A story of a man who is suffering from male pattern baldness and doing his best to hide his insecurities. What happens when you fall in love, and it’s time to clarify?
Nootokka Jillala Andagadu treats male pattern baldness and hair loss:
What reveals people’s insecurities and affects their relationships. Even if the film has some good news – beauty isn’t just about how you look and how you love yourself. No matter how society perceives you, it matters.
For a while, the plot and development are too reminiscent of Ayushmann Khurrana star Amar Kaushik Bala. But where Bala manages to prove his point by perfecting the balance between comedy and self-respect, Nootokka struggles for that balance.
GSN (Srinivas Avasarala) suffers from baldness and uses a wig to cover it up. He works at a real estate company where he meets Anjali (Ruhani Sharma). The couple’s friendship soon took a serious turn when he learned of the problem. The problems that GSN faces are due to their lack of hair. And how it affects their relationship is what Nootokka is all about.
Many Hollywood directors often believe in shame, body shame, or misogyny over humour. Rachakonda Vidya Sagar (film director) and Srinivas (who wrote it) immediately apparent that this film is just the opposite.
However, they did not do enough to penetrate deep into the essence of all matter. The film’s first half takes a long time to explain how GSN suffers from hair loss due to his father’s genes and how this causes insecurity. There’s also some humour (respect) around the issue, and the straight lines keep you hooked.

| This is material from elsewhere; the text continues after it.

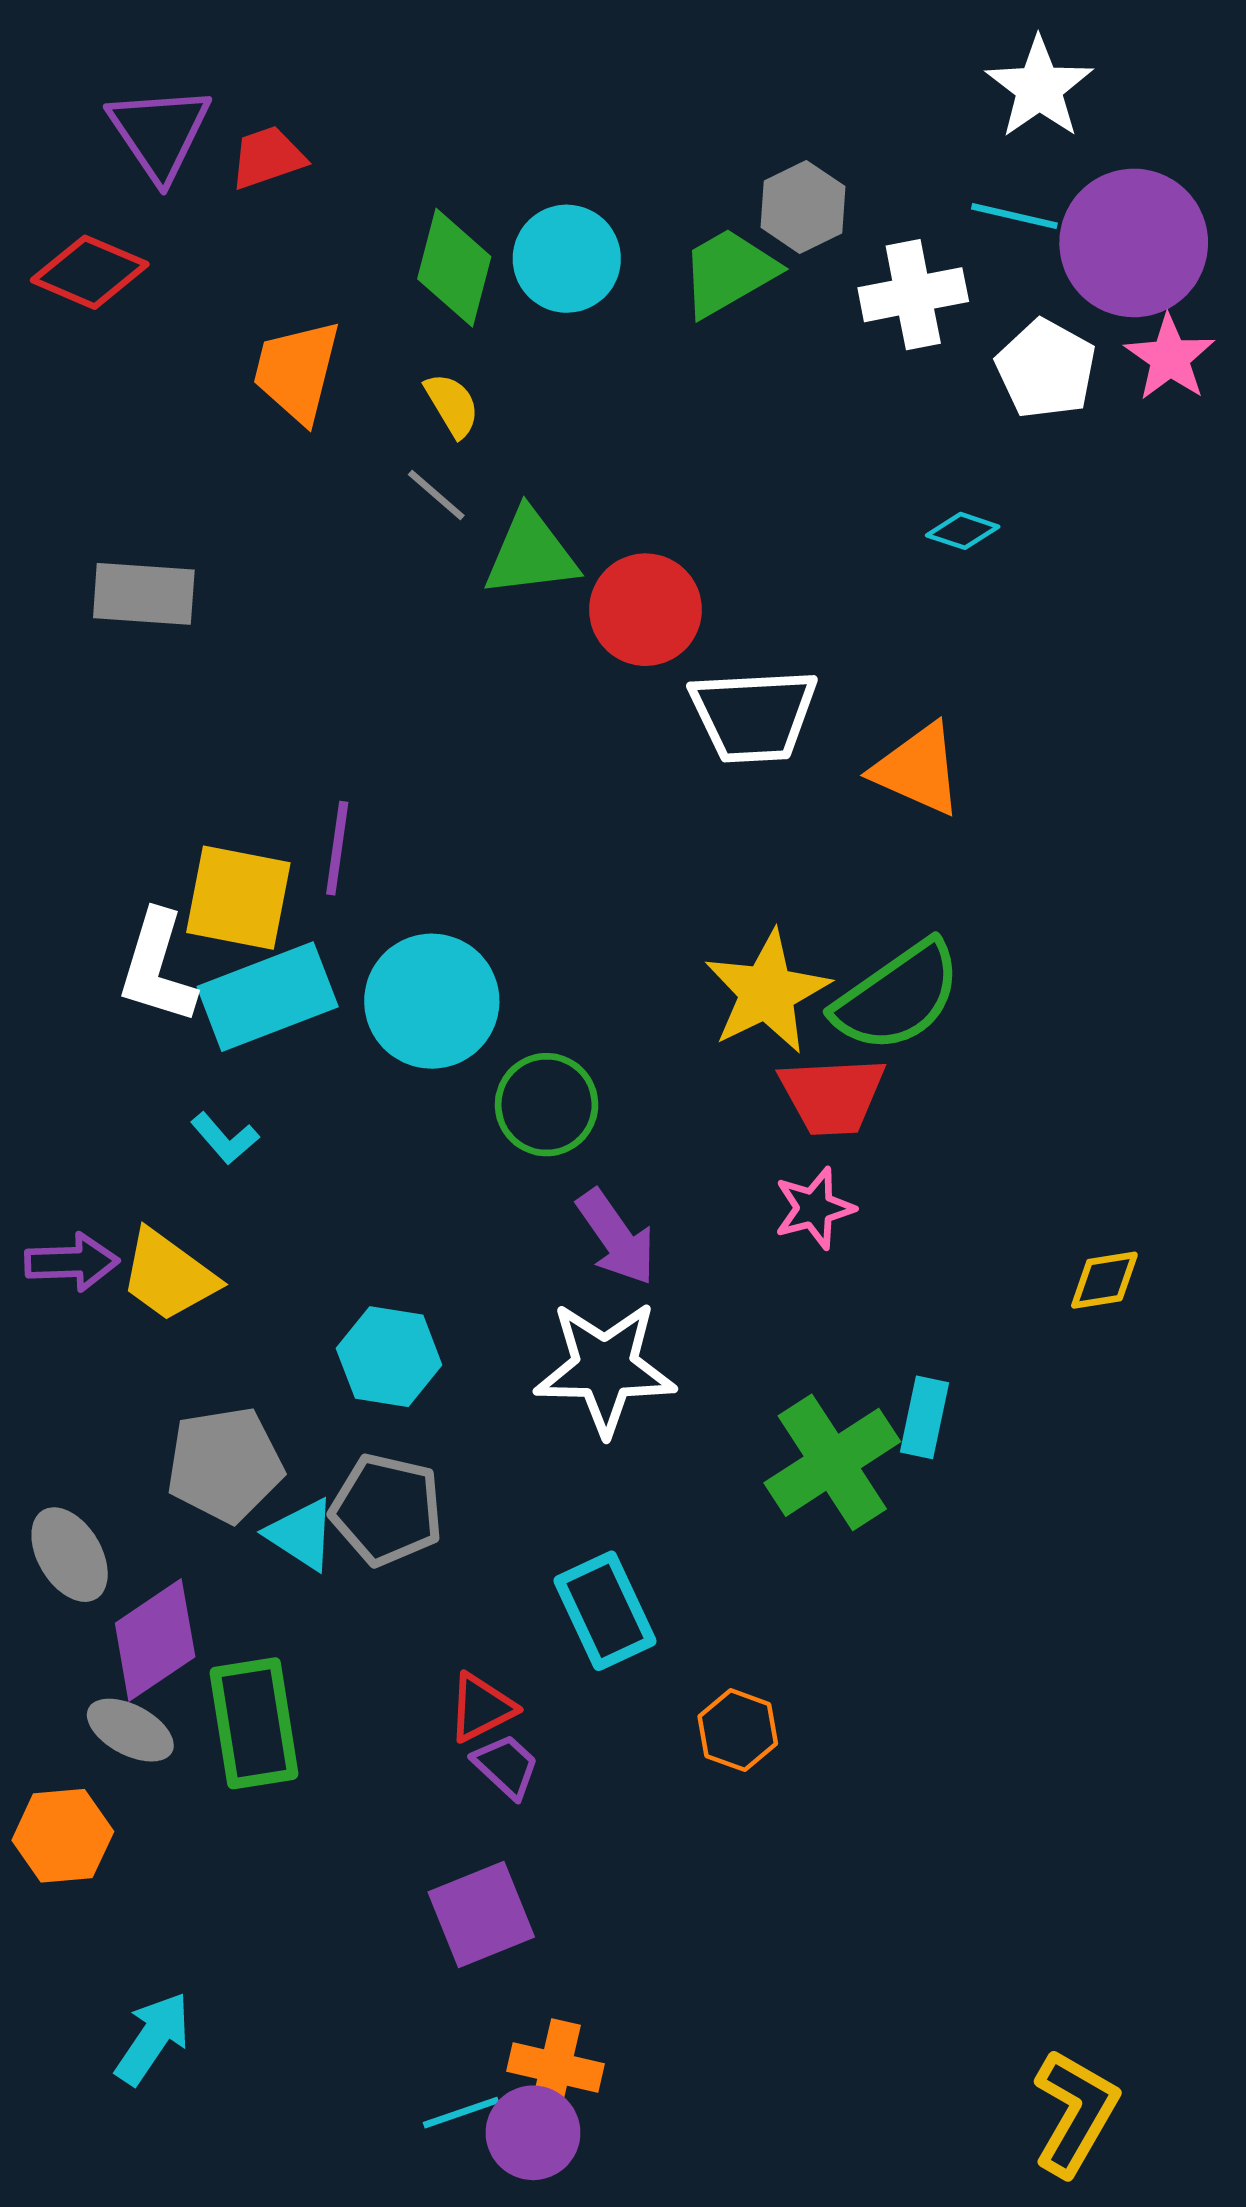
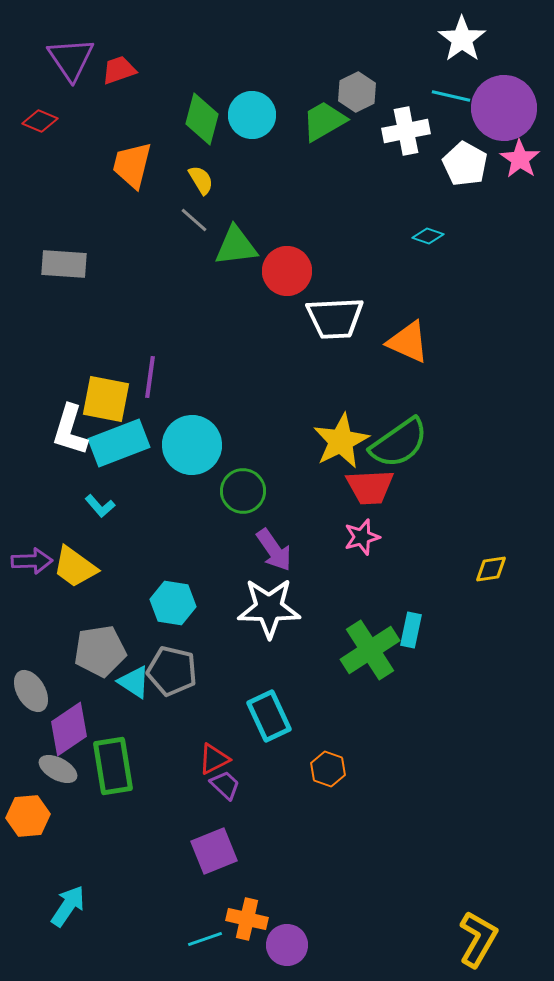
red diamond: (90, 272) -> (40, 121), size x0.7
purple circle: (533, 2133) -> (287, 945), moved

The interval curve is decreasing. The film becomes predictable, and the director tries to strike a balance between comedy and emotion. As GSN and Anjali struggle to come to terms with the truth, the speed of the film slows down. While there are plenty of opportunities to go deeper and create a strong plot, this film doesn’t leave much of an impact.
The lack of solid conflict between their characters also leaves a lot to be desired.
Srinivas does an impeccable job at GSN. He is dedicated around the clock and shows the insecurities of such people very well. His single line acting and good acting make this helpful film apart from the plot.
Rouhani did a decent job but was hesitant when it came to emotional scenes. Rohani, Ramana Bharadvai is also under the same radar. The other actors did a decent job. Shakthikanth Karthick music is decent but could be better. Editing can tighten the film, as some scenes are repeated.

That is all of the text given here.